Next up: “maximization of flaws”. Oh my god, how my blood boils. When I worked in the beauty and fashion industries I made it my business to challenge peoples’ beliefs about their real or perceived flaws (fuck measuring!). Women and girls of all ages would come in with a litany of complaints about themselves and ask me to help them minimize this, cover that, hide, reduce, camouflage, or detract from you-name-it. Some would simply recite a list of everything they believed was wrong with their face and/or body while staring at themselves with exasperation and dislike in the mirror. While women’s insecurities are great for selling products, my feeling that positive face and body image help create a healthier society trumped my paycheck every time.
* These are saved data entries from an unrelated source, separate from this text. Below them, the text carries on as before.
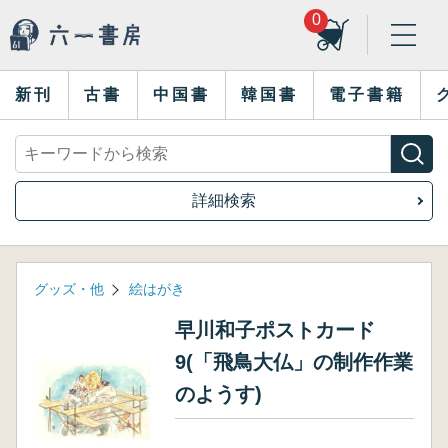
0
新刊
古書
中国書
韓国書
電子書籍
詳細検索
グッズ・他
絵はがき
早川和子ポストカード
9(「飛鳥大仏」の制作作業
のようす)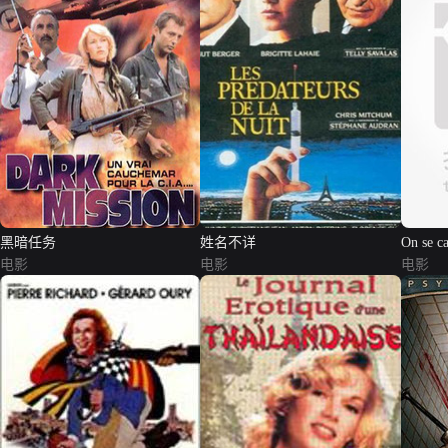
黑暗任务
姓名不详
On se ca
电影
电影
电影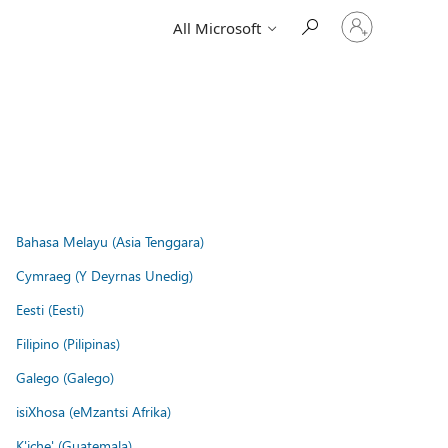
Sign
All Microsoft
in
to
your
account
Bahasa Melayu (Asia Tenggara)
Cymraeg (Y Deyrnas Unedig)
Eesti (Eesti)
Filipino (Pilipinas)
Galego (Galego)
isiXhosa (eMzantsi Afrika)
K'iche' (Guatemala)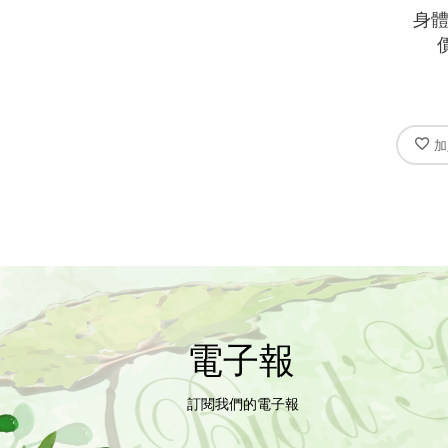
身體
價
加
電子報
訂閱我們的電子報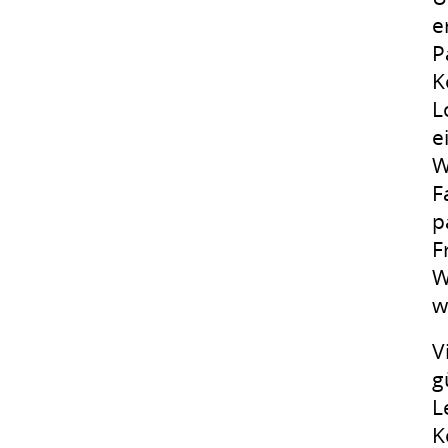
e
P
K
L
e
W
F
p
F
W
w
V
g
L
K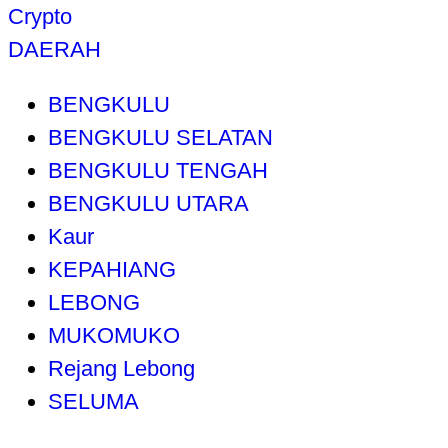
Crypto
DAERAH
BENGKULU
BENGKULU SELATAN
BENGKULU TENGAH
BENGKULU UTARA
Kaur
KEPAHIANG
LEBONG
MUKOMUKO
Rejang Lebong
SELUMA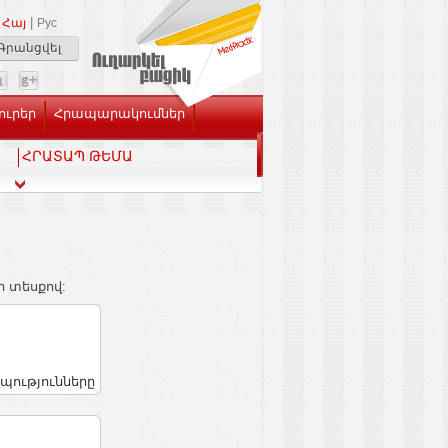
|
Հայ
Рус
Գրանցվել
ուրեր
Հրապարակումներ
ՀՐԱՏԱՊ ԹԵՄԱ
ի տեսքով:
պությունները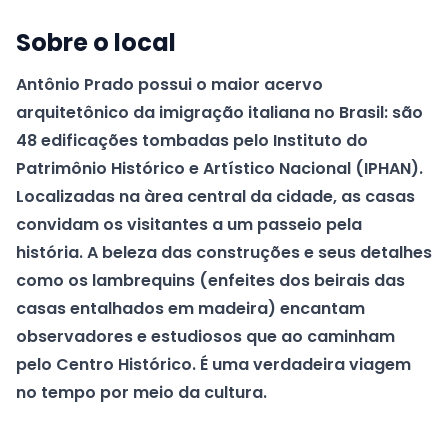
Sobre o local
Antônio Prado possui o maior acervo
arquitetônico da imigração italiana no Brasil: são
48 edificações tombadas pelo Instituto do
Patrimônio Histórico e Artístico Nacional (IPHAN).
Localizadas na àrea central da cidade, as casas
convidam os visitantes a um passeio pela
história. A beleza das construções e seus detalhes
como os lambrequins (enfeites dos beirais das
casas entalhados em madeira) encantam
observadores e estudiosos que ao caminham
pelo Centro Histórico. É uma verdadeira viagem
no tempo por meio da cultura.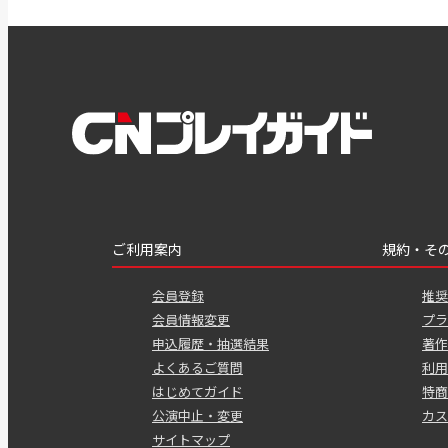
ご利用案内
規約・そ
会員登録
推奨
会員情報変更
プラ
申込履歴・抽選結果
著作
よくあるご質問
利用
はじめてガイド
特商
公演中止・変更
カス
サイトマップ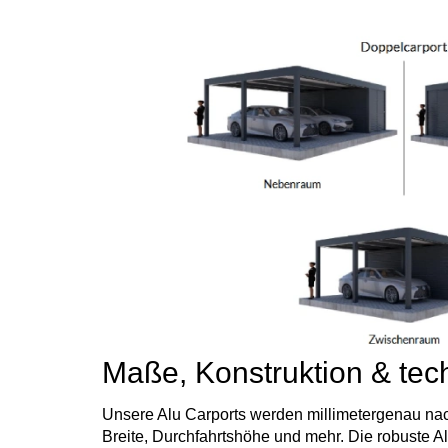
Maße, Konstruktion & tec
Unsere Alu Carports werden millimetergenau nach
Breite, Durchfahrtshöhe und mehr. Die robuste A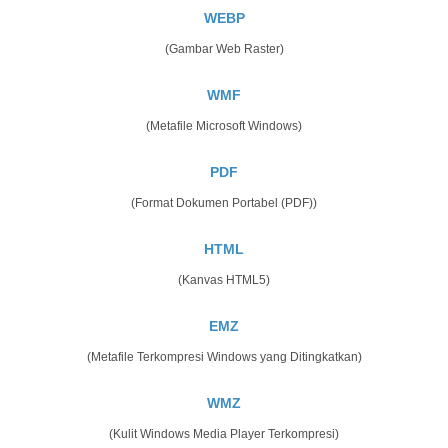
WEBP
(Gambar Web Raster)
WMF
(Metafile Microsoft Windows)
PDF
(Format Dokumen Portabel (PDF))
HTML
(Kanvas HTML5)
EMZ
(Metafile Terkompresi Windows yang Ditingkatkan)
WMZ
(Kulit Windows Media Player Terkompresi)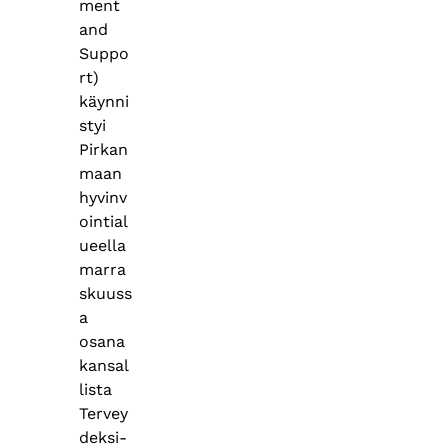
ment
and
Suppo
rt)
käynni
styi
Pirkan
maan
hyvinv
ointial
ueella
marra
skuuss
a
osana
kansal
lista
Tervey
deksi-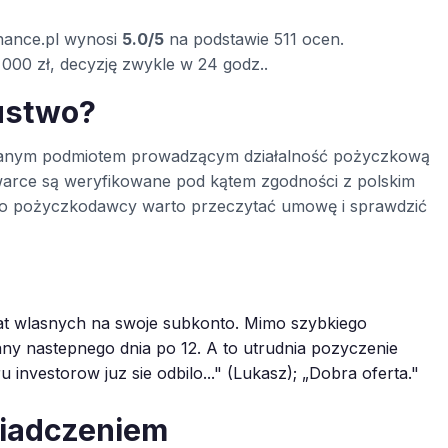
nance.pl wynosi
5.0/5
na podstawie 511 ocen.
000 zł, decyzję zwykle w 24 godz..
ustwo?
rowanym podmiotem prowadzącym działalność pożyczkową
warce są weryfikowane pod kątem zgodności z polskim
ego pożyczkodawcy warto przeczytać umowę i sprawdzić
t wlasnych na swoje subkonto. Mimo szybkiego
ny nastepnego dnia po 12. A to utrudnia pozyczenie
 investorow juz sie odbilo..." (Lukasz); „Dobra oferta."
wiadczeniem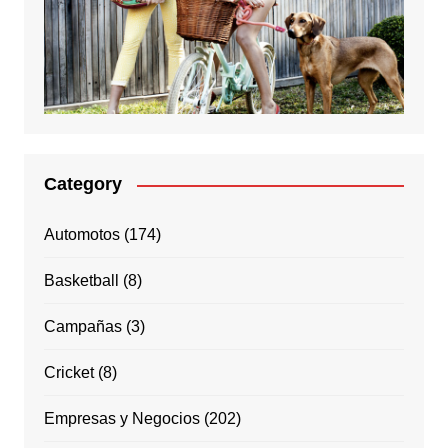
Category
Automotos
(174)
Basketball
(8)
Campañas
(3)
Cricket
(8)
Empresas y Negocios
(202)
It’s that serious to me. People pointing out, or enumerating in some way perceived flaws in another person’s appearance is a form of violence.
We then come to “stains and wrinkles”, which is extremely touchy. While I agree that wearing clean, unwrinkled clothing to a non-manual labor job looks more professional, this category targets people living in impoverished circumstances and those battling major mental health issues. I’ll illustrate. A friend who is a high school teacher once complained to me about a student in one of her classes who was totally weird and gross because she wore the same clothes day after day, and what was wrong with her? I slapped my forehead at my friend’s blissful ignorance of the way other people live, and her privilege. I wanted to help broaden her worldview to include the signs of kids who might need help outside the lesson plan as I explained that there are many factors why a teenager might not change her clothes. She may be depressed to the point of total inertia, unable to get out of her clothes at night, or change them in the morning. She may be struggling with obsessive-compulsive disorder, in her mind the clothing holding some type of special protection against her anxieties. She may live in a chaotic home where her parents are out doing drugs and aren’t home to help her keep clean, or are disorganized to the point where laundry isn’t done. My friend’s eyes widened and she covered her mouth in shock as I piled on more and more reasons. Let’s think twice about this one. Does anyone really want to show up for work or school in stained or wrinkled clothing, given the choice and wherewithal?
Finally, the blatant “wrong size”. Why? We have got to spend our time and energy on things that matter, like taking care of ourselves, being kind to each other and doing our best to create a better world. We’ve all bought a size that isn’t right. We’ve all been sold the incorrect size. When I was fifteen there was a pair of silver platform high heels I could not live without, and my size was sold out. I bought them half a size too small, and suffered like hell each time I wore them. We’re so hung up on a size as a gender it’s become a form of insanity. When I was selling special occasions dresses at Nordstrom, getting a woman or girl to try on what I called the “next size” (never, ever bigger) often created a palpable sense of defeat in the fitting room. It’s purely psychological. Sometimes the number inside the tag is directly connected to our self-esteem to the point that looking great in the next size doesn’t matter. Taking those feelings outside our own closets or dressing rooms, and perpetrating them on other women is wrong. We have got to stop obsessing about size, ours and others’.
I’m going to amend the statement at the bottom of the citation to “It’s Better That You Know You Have Value, Independent Of Fashion”. Let this become a mantra, and I promise next time I see a woman with “peekaboo undergarments” I’ll stop fixating, and think of something kind instead.
Yeah, I don’t think most of these “funny” things are that “funny”. I like sarcasm a lot but I don’t like that there’s a whole gift industry that capitalizes on being mean (have you seen the passive aggressive parking citations?). I can’t even watch movies or TV shows where someone is getting bullied. I just don’t think it’s funny!
At any rate, I still struggle with this. I was at the gym this morning observing some questionable fashion choices (mostly ones that neglected the decency factor, and things were visible that maybe shouldn’t be) and working hard on not being hateful. It’s a constant struggle, not made any easier by the media!!